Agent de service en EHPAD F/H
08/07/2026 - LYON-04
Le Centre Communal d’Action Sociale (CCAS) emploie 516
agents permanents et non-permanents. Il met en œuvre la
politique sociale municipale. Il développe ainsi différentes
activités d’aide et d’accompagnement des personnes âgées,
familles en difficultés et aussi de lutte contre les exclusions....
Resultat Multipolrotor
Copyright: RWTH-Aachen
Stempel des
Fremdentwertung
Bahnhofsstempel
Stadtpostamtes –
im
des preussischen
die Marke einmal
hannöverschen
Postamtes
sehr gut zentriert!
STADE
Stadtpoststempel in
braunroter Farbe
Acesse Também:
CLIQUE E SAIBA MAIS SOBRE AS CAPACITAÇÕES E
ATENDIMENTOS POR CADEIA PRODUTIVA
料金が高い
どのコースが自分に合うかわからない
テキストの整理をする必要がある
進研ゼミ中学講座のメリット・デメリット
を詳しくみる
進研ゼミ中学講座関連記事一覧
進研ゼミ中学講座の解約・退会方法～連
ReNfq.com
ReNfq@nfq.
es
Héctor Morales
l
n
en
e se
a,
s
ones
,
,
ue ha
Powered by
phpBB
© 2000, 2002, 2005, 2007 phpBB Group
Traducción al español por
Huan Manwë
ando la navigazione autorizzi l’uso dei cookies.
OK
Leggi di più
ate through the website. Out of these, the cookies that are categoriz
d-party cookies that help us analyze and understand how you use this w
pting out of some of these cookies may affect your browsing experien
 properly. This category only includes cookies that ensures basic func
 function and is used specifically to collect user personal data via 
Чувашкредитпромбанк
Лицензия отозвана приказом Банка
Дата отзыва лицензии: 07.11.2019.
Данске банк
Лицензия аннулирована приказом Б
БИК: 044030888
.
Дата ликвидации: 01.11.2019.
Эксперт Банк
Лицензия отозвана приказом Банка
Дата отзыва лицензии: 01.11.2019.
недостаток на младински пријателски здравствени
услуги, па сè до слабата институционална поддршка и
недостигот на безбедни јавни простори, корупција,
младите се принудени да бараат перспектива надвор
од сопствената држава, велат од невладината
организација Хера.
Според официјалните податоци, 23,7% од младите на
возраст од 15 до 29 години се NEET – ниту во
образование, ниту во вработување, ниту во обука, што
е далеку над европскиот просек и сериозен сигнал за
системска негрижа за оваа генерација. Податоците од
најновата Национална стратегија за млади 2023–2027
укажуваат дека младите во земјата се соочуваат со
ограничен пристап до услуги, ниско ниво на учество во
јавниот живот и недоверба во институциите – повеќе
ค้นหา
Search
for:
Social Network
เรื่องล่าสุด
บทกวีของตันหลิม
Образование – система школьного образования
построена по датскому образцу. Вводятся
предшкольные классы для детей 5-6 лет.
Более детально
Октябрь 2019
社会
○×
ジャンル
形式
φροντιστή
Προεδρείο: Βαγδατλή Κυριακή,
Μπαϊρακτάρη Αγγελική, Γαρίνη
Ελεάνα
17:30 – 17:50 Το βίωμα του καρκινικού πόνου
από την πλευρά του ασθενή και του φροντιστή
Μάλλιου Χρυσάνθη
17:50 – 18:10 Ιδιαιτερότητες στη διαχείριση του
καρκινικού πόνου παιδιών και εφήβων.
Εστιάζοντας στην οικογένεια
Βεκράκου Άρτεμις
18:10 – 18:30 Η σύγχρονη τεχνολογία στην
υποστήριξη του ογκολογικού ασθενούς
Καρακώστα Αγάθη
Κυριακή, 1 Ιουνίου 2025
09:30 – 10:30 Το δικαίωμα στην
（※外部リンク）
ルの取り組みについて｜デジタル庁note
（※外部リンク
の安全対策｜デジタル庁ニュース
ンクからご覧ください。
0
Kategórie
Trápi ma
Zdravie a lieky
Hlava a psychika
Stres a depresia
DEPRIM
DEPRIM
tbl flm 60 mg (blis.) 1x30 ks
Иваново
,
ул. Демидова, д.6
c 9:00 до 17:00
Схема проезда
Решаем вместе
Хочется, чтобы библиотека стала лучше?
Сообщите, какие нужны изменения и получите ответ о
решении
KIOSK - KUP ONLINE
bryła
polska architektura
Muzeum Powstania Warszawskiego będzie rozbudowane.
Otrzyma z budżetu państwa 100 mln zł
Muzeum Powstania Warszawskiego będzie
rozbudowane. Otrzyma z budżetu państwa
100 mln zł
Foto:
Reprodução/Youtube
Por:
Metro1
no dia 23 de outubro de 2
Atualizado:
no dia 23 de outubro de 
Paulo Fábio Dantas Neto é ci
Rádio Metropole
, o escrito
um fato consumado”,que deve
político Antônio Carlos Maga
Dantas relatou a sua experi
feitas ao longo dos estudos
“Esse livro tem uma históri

______________________________

Among the lines above, find those with the word "budżetu" and list them.

• [SOLUTION FOR THIS PROBLEM]:
Otrzyma z budżetu państwa 100 mln zł
rozbudowane. Otrzyma z budżetu państwa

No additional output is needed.